#!/usr/bin/env python
# coding: utf-8

# # Terminal Velocity
# by [Paulo Marques](http://pmarques.eu), 2013/09/23
# 
# ---
# 
# This notebook discusses the <a href="http://en.wikipedia.org/wiki/Drag_(physics)">drag forces</a> exerted on a body when traveling through air.   
# 

# ![](http://upload.wikimedia.org/wikipedia/en/8/89/Parachuters_in_hybrid_formation.jpg)  

# A falling body is subject to two forces: a downward force, $\vec{F_g}$, due to gravity, and an upward force $\vec{F_a}$, due to air resistance. Let's consider a body with mass $m$. Assuming an upward oriented YY axis, the following applies:
# 
# $$ F_g = - g \cdot m $$
# 
# $$ F_a = - sgn(v) \cdot {1 \over 2} \rho C_D A v^2 $$
# 
# In these formulas, $m$ is the mass of the body, $\rho$ is the density of air ($\approx 1.2 Kg/m^3$), $g$ is the accelaration of gravity ($\approx 9.8 m/s^2$), $v$ is the velocity of the body, $C_D$ is the drag coeficient of the body and $A$ is its cross-section area. $sgn(x)$ is the sign function that given a number returns +1 for positives and -1 for negatives.
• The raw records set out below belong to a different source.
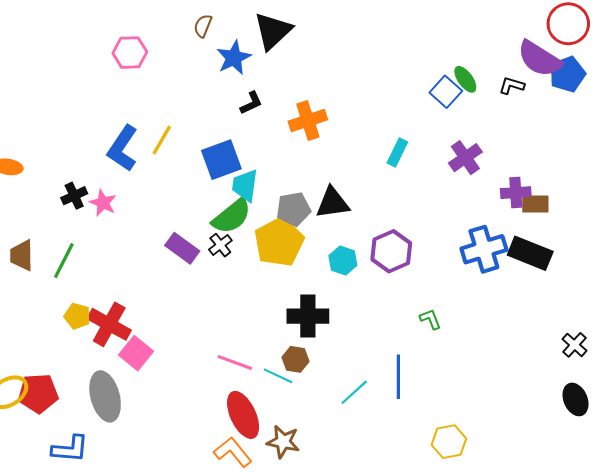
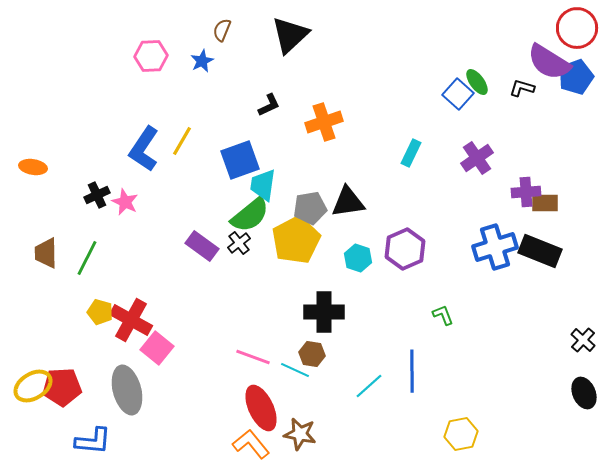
blue star: (234, 58) -> (202, 61), moved, size x0.7

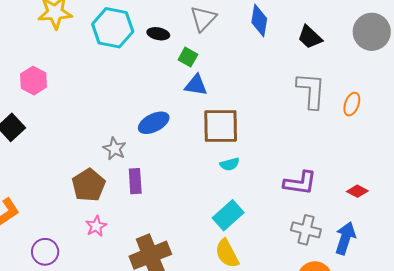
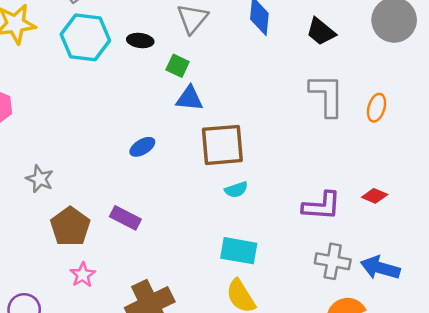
blue ellipse: (154, 123) -> (142, 147), size x0.7
gray star: (115, 149) -> (40, 179), moved
purple rectangle: (135, 181) -> (125, 218), turned -55
red diamond: (357, 191) -> (375, 196), moved
cyan rectangle: (228, 215) -> (239, 251), turned 56
blue arrow: (345, 238) -> (380, 268), turned -88

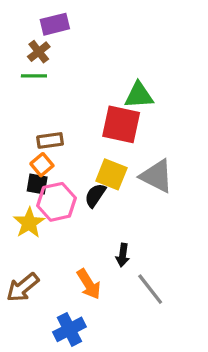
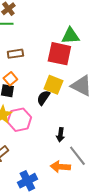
brown rectangle: (50, 140) -> (15, 54), moved
pink hexagon: (57, 202) -> (19, 120), moved
orange arrow: (89, 284) -> (60, 167), moved, turned 126

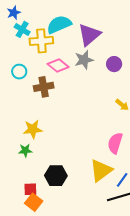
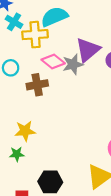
purple triangle: (89, 35) -> (88, 50), moved
gray star: (84, 60) -> (73, 64), moved

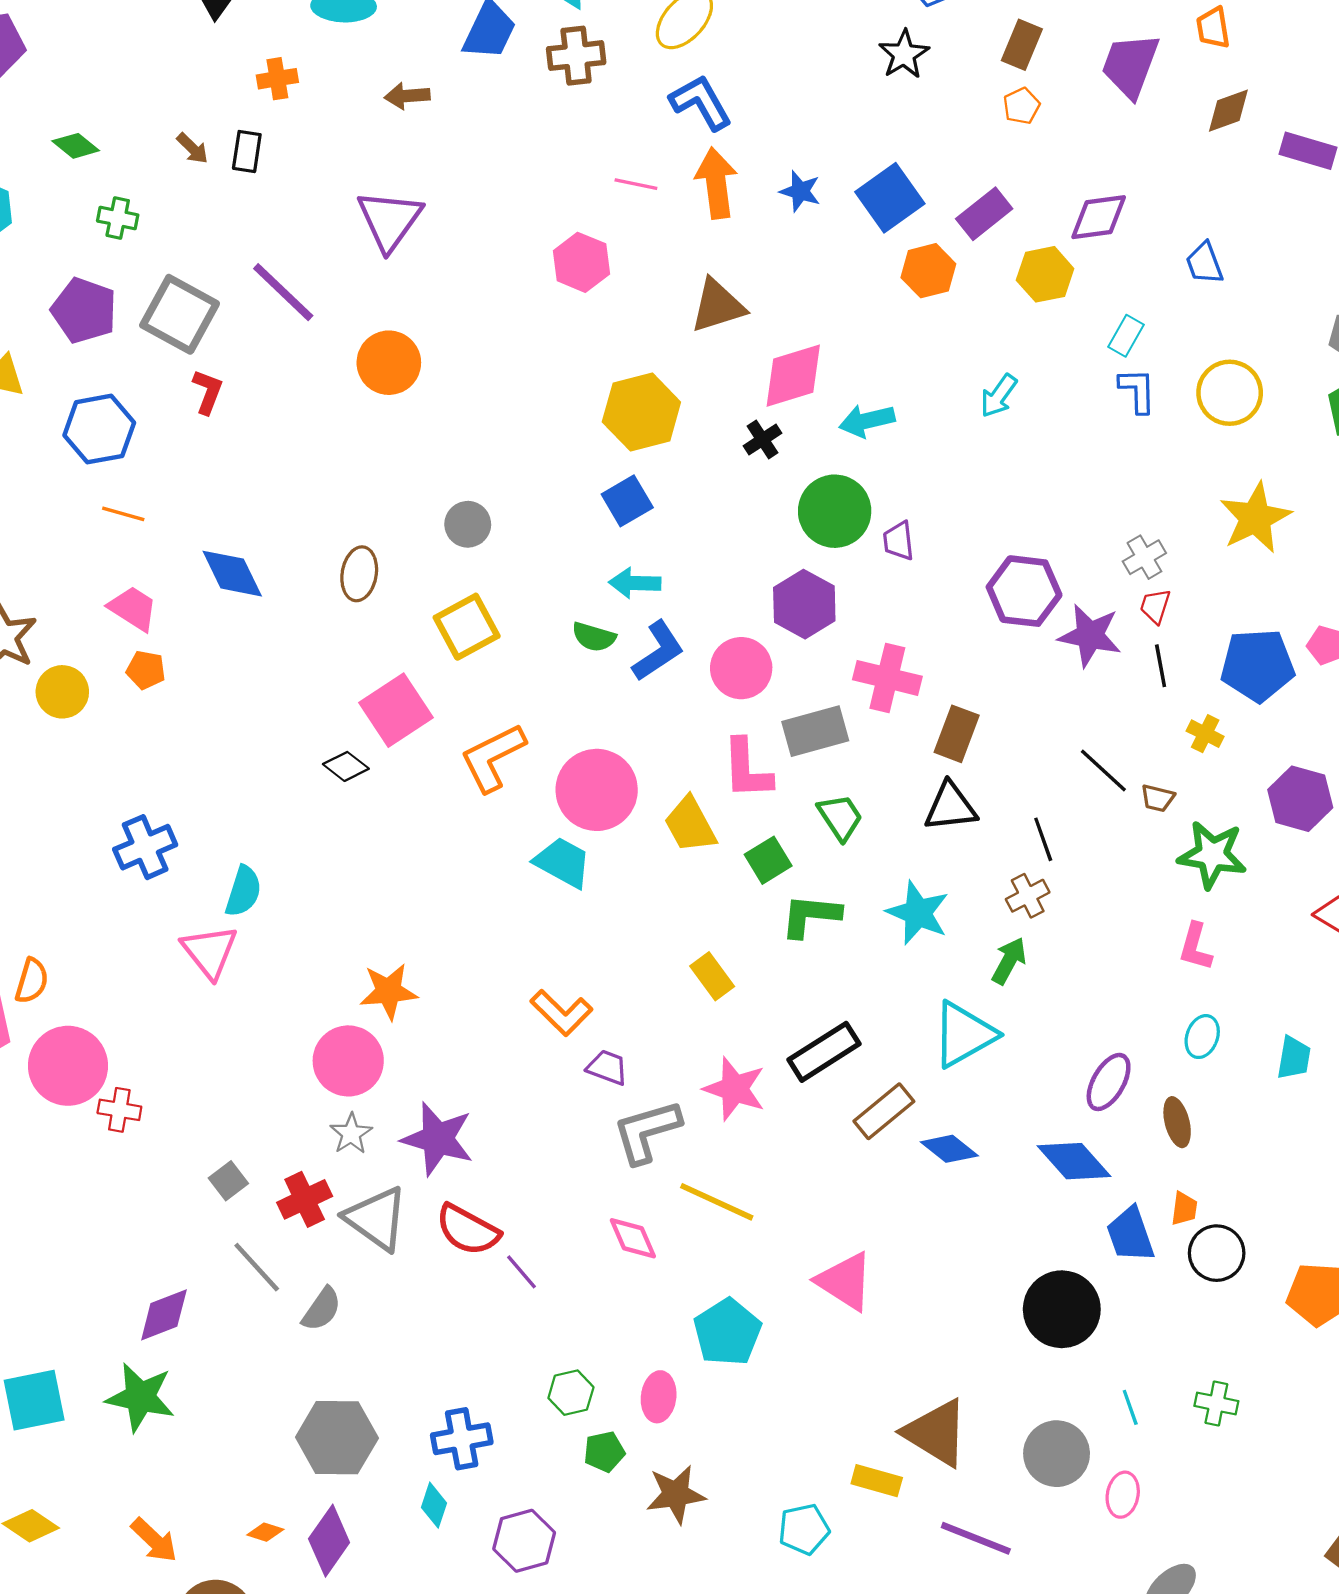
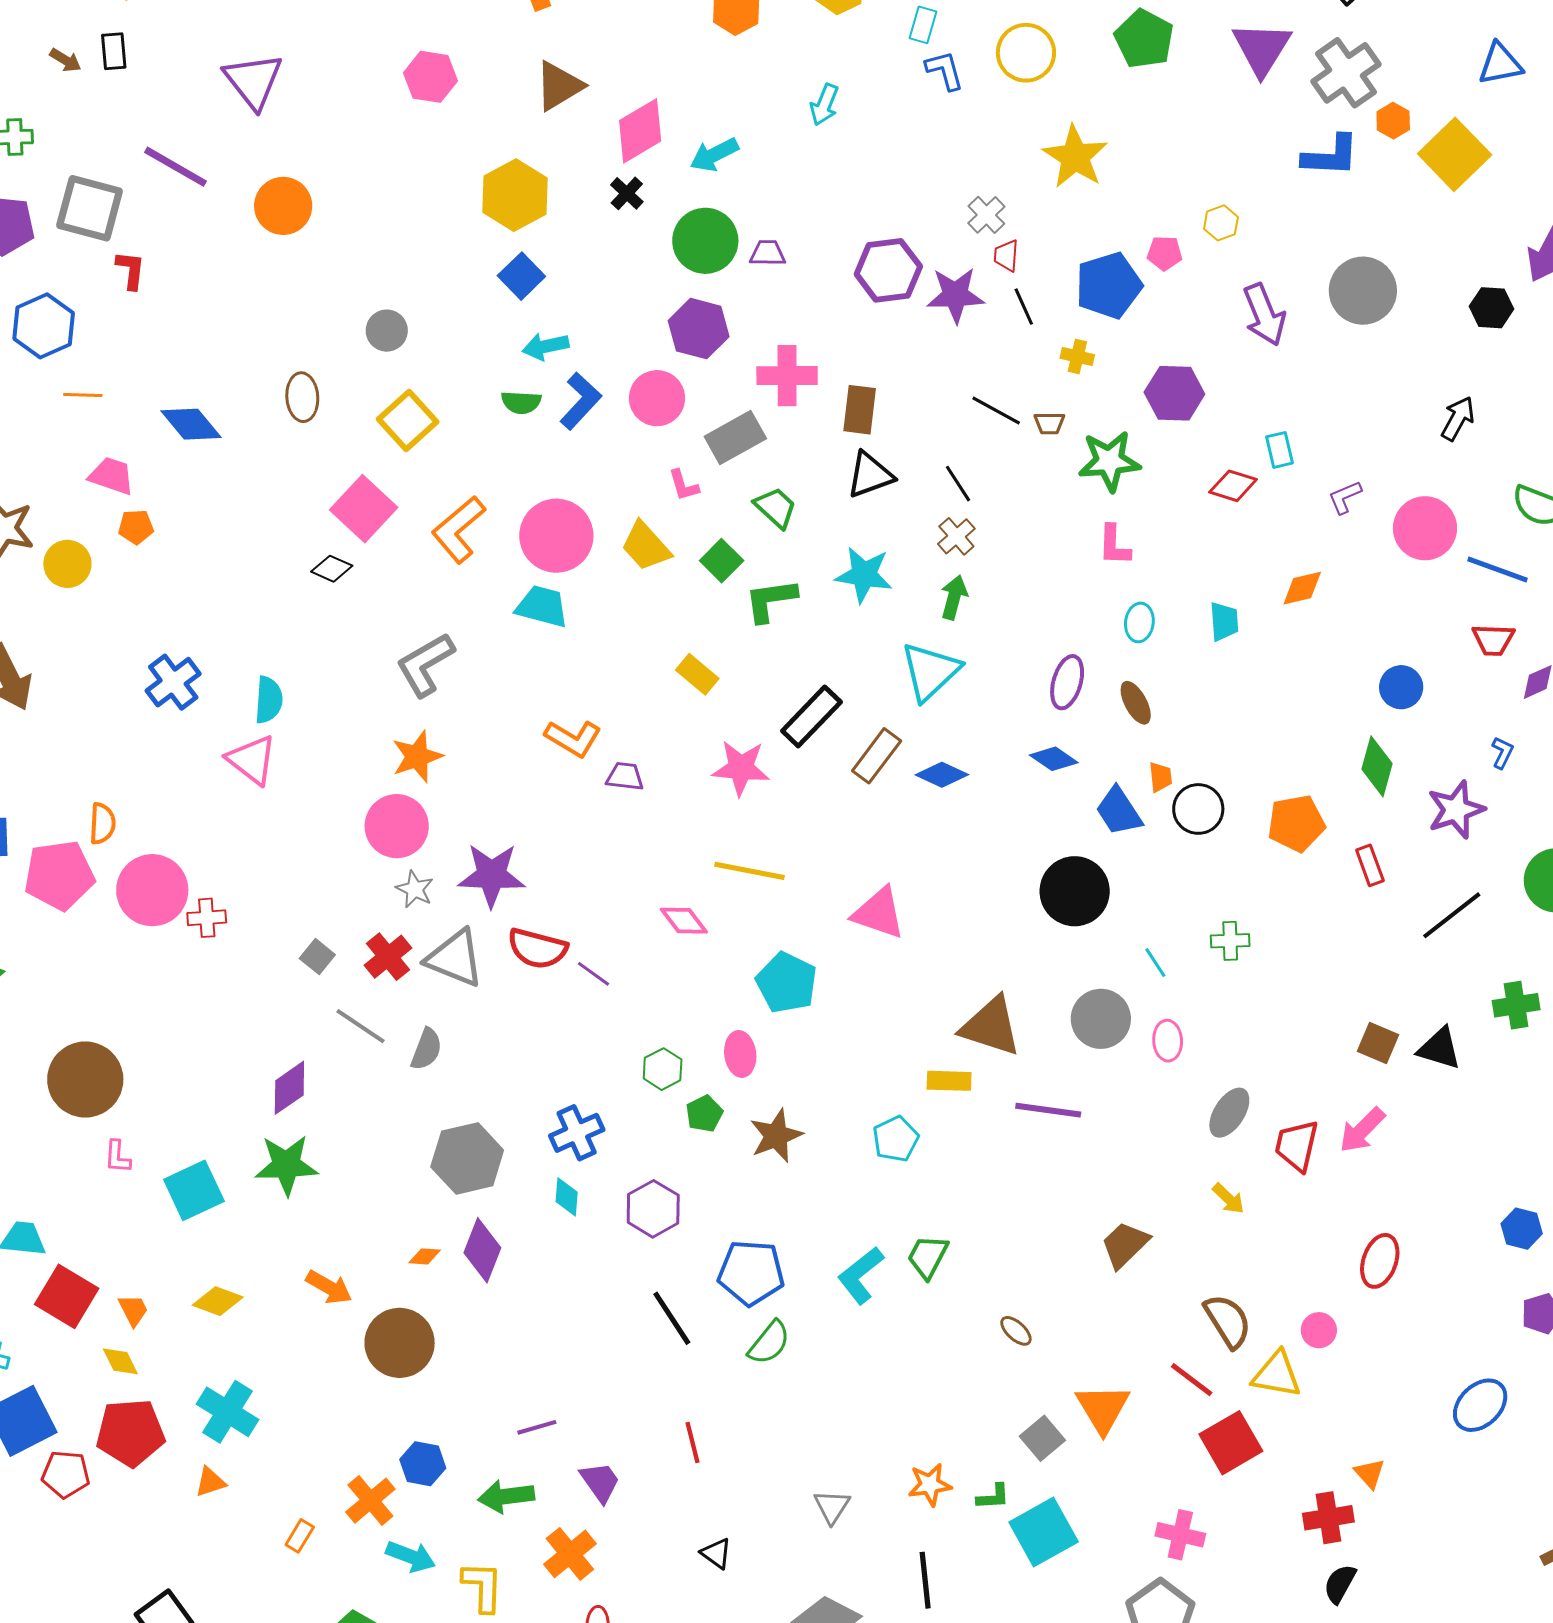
purple trapezoid: (899, 541) -> (768, 253), turned 111
pink L-shape: (747, 769) -> (684, 485), size x0.6
gray L-shape: (647, 1131) -> (425, 664), moved
blue diamond: (1074, 1161) -> (1054, 759), size x0.7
In the formula it makes the force always contrary to the movement of the body.
# 
# Thus, the resulting force $\vec{F}$ experienced by the body is:
# 
# $$ F = - g \cdot m - sgn(v) \cdot {1 \over 2} \rho C_D A v^2 $$
# 
# Given that force is directly related to accelaration, and accelaration to velocity:
# 
# $$ v = \frac{dy}{dt} $$
# 
# $$ F = m \cdot \frac{dv}{dt} $$
# 
# substituting, we get this differencial equation:
# 
# $$ m \cdot \frac{dv}{dt} = - g \cdot m - sgn(v) \cdot {1 \over 2} \rho C_D A v^2 $$
# 
# In fact, this can be expressed as a system of differential equations in the form ${\bf f}' = {\bf g}({\bf f}, t)$:
# 
# $$ \begin{cases} \frac{dy}{dt} = v \\\\ \frac{dv}{dt} = -g - sgn(v) \cdot {1 \over 2} {\rho \over m} C_D A v^2 \end{cases} $$
# 
# ---
# 
# So, let's simulate this with Python!
# 
# Let's start by importing some basic libraries:

# In[1]:


get_ipython().run_line_magic('pylab', 'inline')
from scipy.integrate import odeint
from math import sqrt, atan


# We now define the initial conditions and constants of the problem.

# In[2]:


# Constants 
g  = 9.8                # Accelaration of gravity
p  = 1.2                # Density of air

# Caracteristics of the problem
m  = 0.100              # A 100 g ball
r  = 0.10               # 10 cm radius
Cd = 0.5                # Drag coeficient for a small spherical object
y0 = 1000.0             # Initial height of the body (1000 m)
v0 = 10.0               # Initial velocity of the body (10 m/s^2, going up)
A  = math.pi*r**2       # Cross-section area of the body


# As said, let's define a system of ordinary differential equations in its normal form ${\bf f}' = {\bf g}({\bf f}, t)$. (In the code bellow we substitute $g()$ for $gm()$ so that it doesn't clash with the acceleration of gravity constant - $g$).

# In[3]:


sgn = lambda x: math.copysign(1, x)                     # Auxiliary function to calculate the sign of a number

def gm(f, t):
    (y, v) = f                                          # Extract y and v (i.e., dy/dt) from the f mapping
    
    dy_dt = v                                           # The differential equations
    dv_dt = -1.0*g - sgn(v)*(1./2.)*(p/m)*Cd*A*v**2
    
    return [dy_dt, dv_dt]                               # Return the derivatives


# Let's define the conditions to numerically solve the problem, including a time vector:

# In[4]:


# Initial conditions (position and velocity)
start = [y0, v0]

# Time vector (from 0 to 5 secs)
tf = 5.0 
t = linspace(0, tf, int(tf*100))


# Now let's solve the equations numericaly and extract the corresponding $y(t)$ and $v(t)$:

# In[5]:


f = odeint(gm, start, t)

y = f[:, 0]
v = f[:, 1]


# Finally, we can plot the solution.

# In[6]:


figure(figsize=(14, 6))
subplot(1, 2, 1, title='Velocity over time')
xlabel('Time (sec)')
ylabel('Velocity (m/sec)')
plot(t, v)
subplot(1, 2, 2, title='Height over time')
xlabel('Time (sec)')
ylabel('Height (m)')
plot(t, y)


# As you can see, the velocity starts at 10 $m/s^2$, with the ball going up. Its velocity starts decreasing, goes to zero at max height, and then becomes negative as the ball starts coming down. After a while it reaches its maximum speed: terminal velocity. 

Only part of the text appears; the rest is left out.